Exercise aim: Write out exactly the lines from the one containing "Kto je Peter Kotlár (pôvodná verzia)" through the last line of the records below, both included, and leave out any pictures.

□ □ □ □ □ □ □

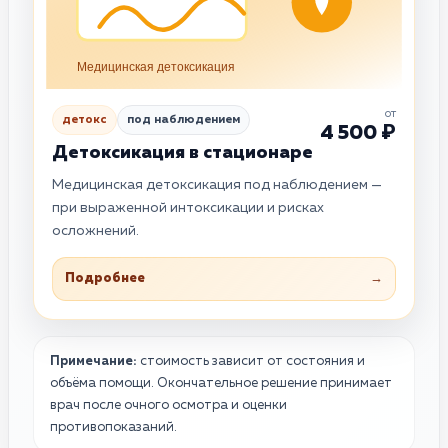
Медицинская детоксикация
от
детокс
под наблюдением
4 500 ₽
Детоксикация в стационаре
Медицинская детоксикация под наблюдением —
при выраженной интоксикации и рисках
осложнений.
Подробнее
→
Примечание:
стоимость зависит от состояния и
объёма помощи. Окончательное решение принимает
врач после очного осмотра и оценки
противопоказаний.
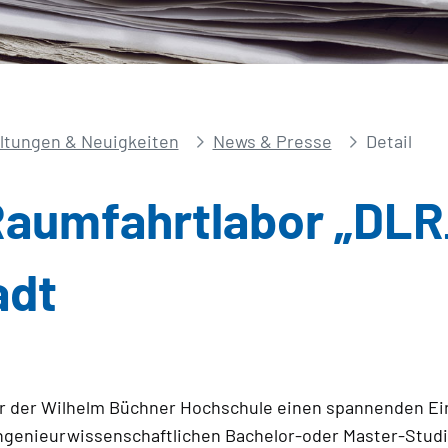
ltungen & Neuigkeiten
News & Presse
Detail
 Raumfahrtlabor „DL
adt
er der Wilhelm Büchner Hochschule einen spannenden Ei
ingenieurwissenschaftlichen Bachelor-oder Master-Stud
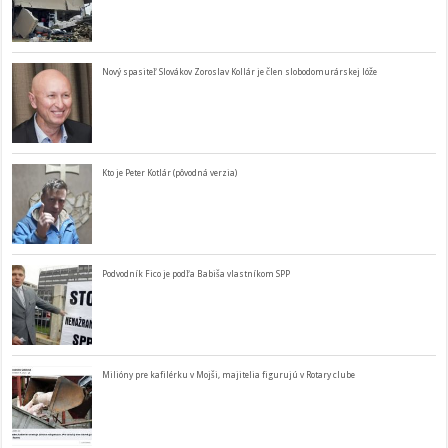
Nový spasiteľ Slovákov Zoroslav Kollár je člen slobodomurárskej lóže
Kto je Peter Kotlár (pôvodná verzia)
Podvodník Fico je podľa Babiša vlastníkom SPP
Milióny pre kafilérku v Mojši, majitelia figurujú v Rotary clube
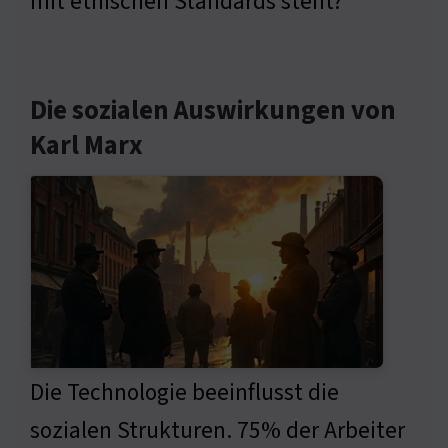
mit ethischen Standards steht?
Die sozialen Auswirkungen von
Karl Marx
Die Technologie beeinflusst die
sozialen Strukturen. 75% der Arbeiter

□ □ □ □ □ □ □

Result for this task:
Kto je Peter Kotlár (pôvodná verzia)
Podvodník Fico je podľa Babiša vlastníkom SPP
Milióny pre kafilérku v Mojši, majitelia figurujú v Rotary clube
mit ethischen Standards steht?
Die sozialen Auswirkungen von
Karl Marx
Die Technologie beeinflusst die
sozialen Strukturen. 75% der Arbeiter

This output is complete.